A Loose Interpretation of a Reading Vlog

Day 1:

Did I rush out of the school double doors at 2:10:00pm, speed to Barnes and Noble, and run towards the display? Yes. Did the Barnes and Noble employee ask me "what is so great about this book, because I say you sprinting and I'm curious" as I checked out? Also yes. 

Do I care? Only slightly because it's finally here, y'all: The Winners, by Fredrik Backman. We did it. I'm almost too scared to crack the cover page and begin reading, because this singular set of 600 pages has the power to completely destroy me and everything I hold dear. The strange part is, I almost don't even mind. 

But, let me just say: there aren't words enough to explain how venomous I'll become if he lays a finger on my Benji...

Day 2:

To you who talk too much and sing too loud and cry too often and love something in life more than you should

Me, and me, and me, and me, and me, and me, and me. 

And you, and you, and you, and you, and you. 

And thus we have found what about writing speaks to us -- its universality. 

I've always said Beartown was an allegory, and one friend of mine that read it this year couldn't understand it -- "how it in an allegory for society, if Beartown IS a society?". And perhaps allegory isn't the right word, but what I meant was this: these names are unfamiliar, these characters new to me, and yet I see fractions of myself in each one. Even as people do things I actively condemn, even as I'm screaming no into the ink and paper, even as I'm praying that this is all one grand prank from the Simon and Schuster publishing house to my hands, I understand. 

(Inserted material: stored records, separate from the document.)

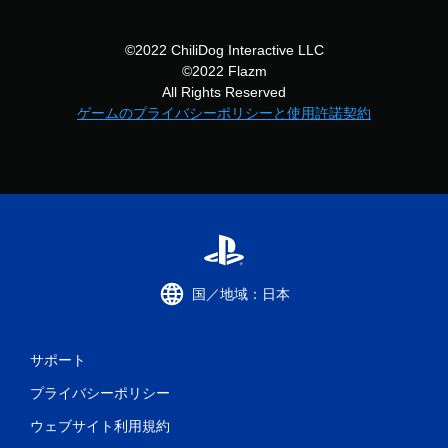
©2022 ChiliDog Interactive LLC
©2022 Flazm
All Rights Reserved
ゲームのプライバシーポリシーと使用許諾契約
国／地域：日本
サポート
プライバシーポリシー
ウェブサイト利用規約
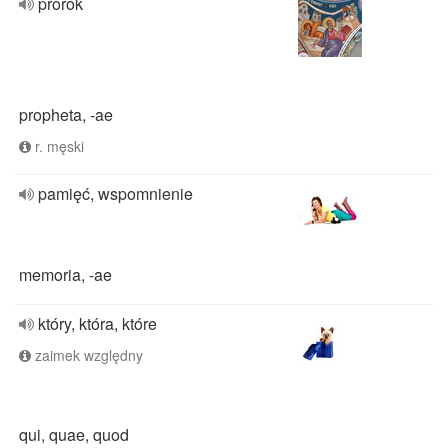
prorok
propheta, -ae
r. męski
pamięć, wspomnienie
memoria, -ae
który, która, które
zaimek względny
qui, quae, quod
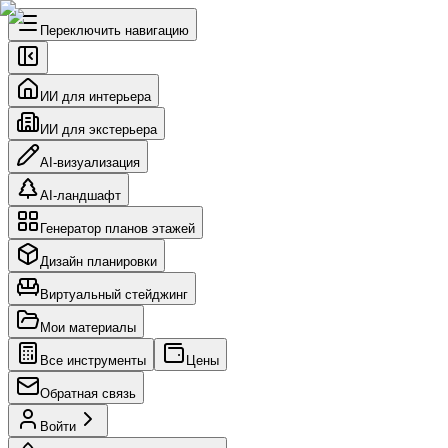
Переключить навигацию
ИИ для интерьера
ИИ для экстерьера
AI-визуализация
AI-ландшафт
Генератор планов этажей
Дизайн планировки
Виртуальный стейджинг
Мои материалы
Все инструменты
Цены
Обратная связь
Войти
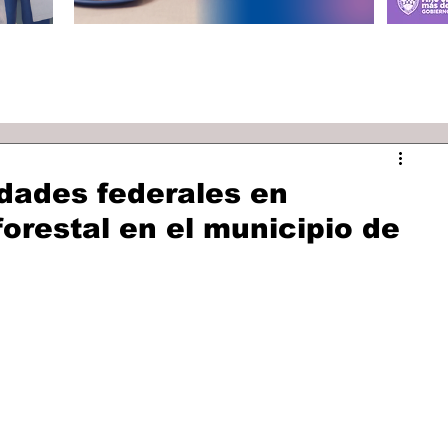
dades federales en
orestal en el municipio de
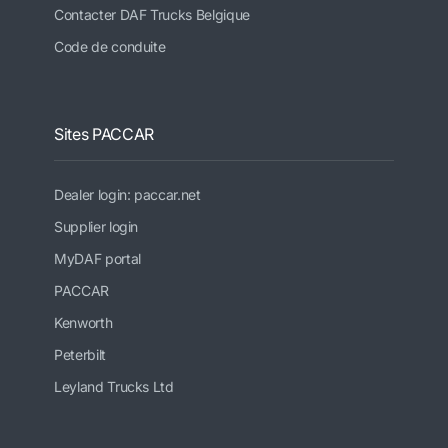
Contacter DAF Trucks Belgique
Code de conduite
Sites PACCAR
Dealer login: paccar.net
Supplier login
MyDAF portal
PACCAR
Kenworth
Peterbilt
Leyland Trucks Ltd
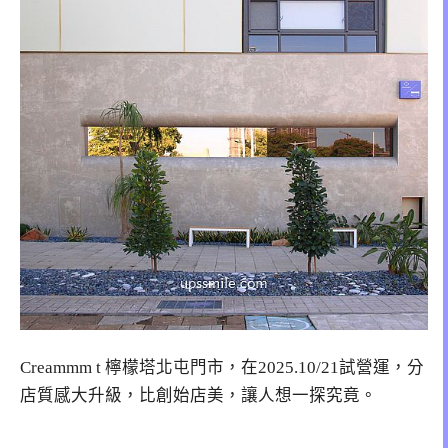
Creammm t 檸檬塔北屯門市，在2025.10/21試營運，分
店質感大升級，比創始店美，讓人想一探究竟。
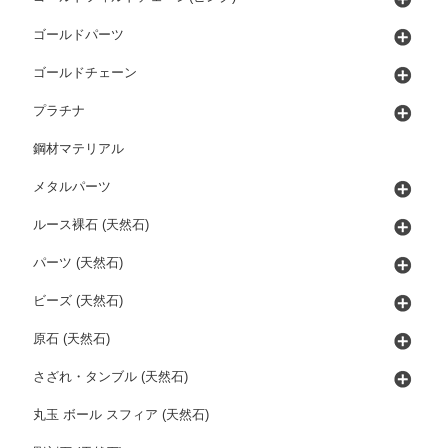
ゴールドパーツ
ゴールドチェーン
プラチナ
鋼材マテリアル
メタルパーツ
ルース裸石 (天然石)
パーツ (天然石)
ビーズ (天然石)
原石 (天然石)
さざれ・タンブル (天然石)
丸玉 ボール スフィア (天然石)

It's okay, I'll say. I understand. 

Day 3

I'll be honest here. This book is not doing what the first one did for me, and I'm starting to wonder if maybe I should just consider Beartown to be a standalone, and the other two just nonexistent. 

Day 4

I lied. I watched Wakanda Forever, texted a friend about how cathartic of an experience that was, then made it to the halfway point of Beartown 3, and now am sobbing uncontrollably for literally no reason. Someone explain to me the power Backman has over me because I'm way more upset than I should be. 

Serious thoughts, though, the pacing is way too slow. If I were Backman's editor, I'd cut this book by a solid 200 pages. His overly verbose writing style is starting to hurt him here, when he has too many loose threads and no direction to weave them in. 

Day 5

STOP. I'M CRYING. I literally FaceTimed a friend today for five hours and we sat in absolute silence while they watched a football game (I'm told the Red Wings won, and the Bills lost) and I read the second third of this book, and I'd stop every five pages or so to have an incredibly dramatic reaction to something that wasn't really all that dramatic at all, and then explain to said friend what had happened. They didn't get why I was crying and laughing and displaying all the strongest emotions that make your cheeks hurt, and frankly, I couldn't be bothered to explain to them just why Benji owns me. 

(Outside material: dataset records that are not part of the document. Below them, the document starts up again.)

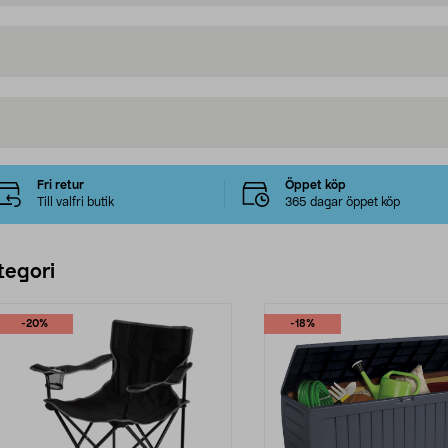
Fri retur
Öppet köp
Till valfri butik
365 dagar öppet köp
tegori
-20%
-18%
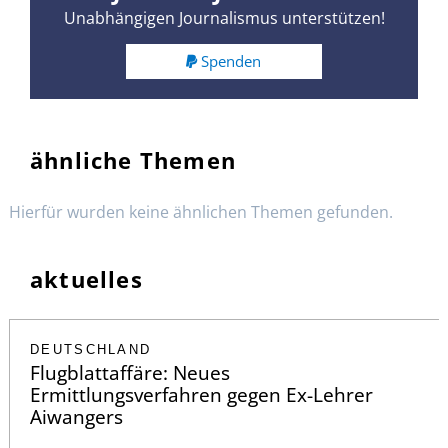
Unabhängigen Journalismus unterstützen!
Spenden
ähnliche Themen
Hierfür wurden keine ähnlichen Themen gefunden.
aktuelles
DEUTSCHLAND
Flugblattaffäre: Neues
Ermittlungsverfahren gegen Ex-Lehrer
Aiwangers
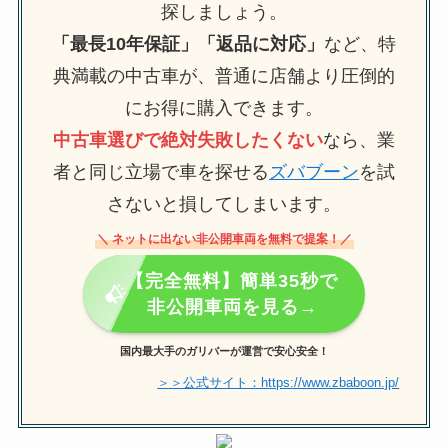
探しましょう。
「最長10年保証」「返品に対応」
など、特
典満載の中古車が、普通に店舗より圧倒的
にお得に購入できます。
中古車選びで絶対失敗したくない
なら、業
者と同じ立場で車を探せる
ズバブーン
を試
さないと損してしまいます。
＼ ネットに出ない非公開車両を無料で提案！／
【完全無料】簡単35秒で
非公開車両を見る→
国内最大手のガリバーが運営で安心安全！
＞＞公式サイト：https://www.zbaboon.jp/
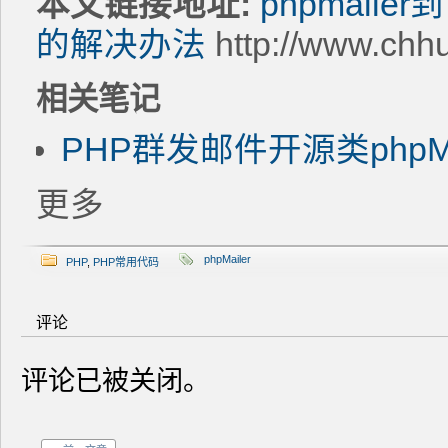
本文链接地址:
phpmail
的解决办法
http://www.chh
相关笔记
PHP群发邮件开源类phpM
更多
phpMailer
PHP
,
PHP常用代码
评论
评论已被关闭。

But if I were to do that, I'd say something about how every time he opens his mouth, my faith in humanity is restored. Just a little bit more.

Day 6

Nobody talk to me. Ever again. I'm ghosting each and every one of you. 

I don't-- I don't physically have the words. I--

A masterpiece. 

I'm not sure how to put into words what Benji means to me, but I'm sure that everyone who has made it this far into the series knows exactly what I mean, so I ought to stop pretending like I love him more than anyone else -- we all love him the same way, don't we? I was in denial this entire time, to be frank. I kept thinking that he'd make it to the end, that he'd find love, that his story wouldn't be tragic and violence and Backman was lying to me because he wouldn't dare. I would actually close the book every time his name was mentioned because I didn't think I could handle not knowing him anymore, and it still wasn't enough. 

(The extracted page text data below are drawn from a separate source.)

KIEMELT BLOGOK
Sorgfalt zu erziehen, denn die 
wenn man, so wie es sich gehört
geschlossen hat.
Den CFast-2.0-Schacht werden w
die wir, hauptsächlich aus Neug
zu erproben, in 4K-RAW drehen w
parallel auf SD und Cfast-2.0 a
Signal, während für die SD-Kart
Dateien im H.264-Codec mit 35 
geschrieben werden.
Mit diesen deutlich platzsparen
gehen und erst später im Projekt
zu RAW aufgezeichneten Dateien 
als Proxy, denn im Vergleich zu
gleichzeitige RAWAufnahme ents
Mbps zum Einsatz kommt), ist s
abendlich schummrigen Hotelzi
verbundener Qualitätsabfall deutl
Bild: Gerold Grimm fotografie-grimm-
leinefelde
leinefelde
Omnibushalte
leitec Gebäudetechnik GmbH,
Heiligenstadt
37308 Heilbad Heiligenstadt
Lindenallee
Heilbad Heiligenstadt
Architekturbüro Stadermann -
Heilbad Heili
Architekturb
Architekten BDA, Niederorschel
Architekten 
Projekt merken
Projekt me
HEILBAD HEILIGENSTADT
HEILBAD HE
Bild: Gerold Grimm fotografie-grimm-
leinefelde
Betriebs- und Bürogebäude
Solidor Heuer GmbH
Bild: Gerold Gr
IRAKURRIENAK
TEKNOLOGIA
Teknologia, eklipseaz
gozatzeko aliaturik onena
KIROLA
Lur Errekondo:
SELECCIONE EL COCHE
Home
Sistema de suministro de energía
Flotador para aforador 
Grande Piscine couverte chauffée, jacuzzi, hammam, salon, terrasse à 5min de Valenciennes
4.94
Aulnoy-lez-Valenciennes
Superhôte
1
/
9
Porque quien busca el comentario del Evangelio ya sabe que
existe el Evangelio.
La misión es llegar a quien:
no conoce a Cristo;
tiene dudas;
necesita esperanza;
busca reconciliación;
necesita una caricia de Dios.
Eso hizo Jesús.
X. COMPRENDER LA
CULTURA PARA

Oh, and I have to thank Backman for never giving Maya some love interest that would erase all her trauma. She became her own, complete, fully formed person without the help of anyone but her family and best friends. It's exactly what she deserves. 

When I have more distance from the searing pain that made me cry over ink and paper, I'll probably note that this book was in desperate need of a better editor; large chunks of the plot could've been completely eliminated, and I even texted a friend about how Backman was (finally) letting me down. But the ending was, in short, perfection. It was everything I wanted for these characters, for this town in the middle of the woods. 

I hope to one day see the world with the thread of gold hope Backman does. Until then, I'll have to settle for 700 pages through his eyes.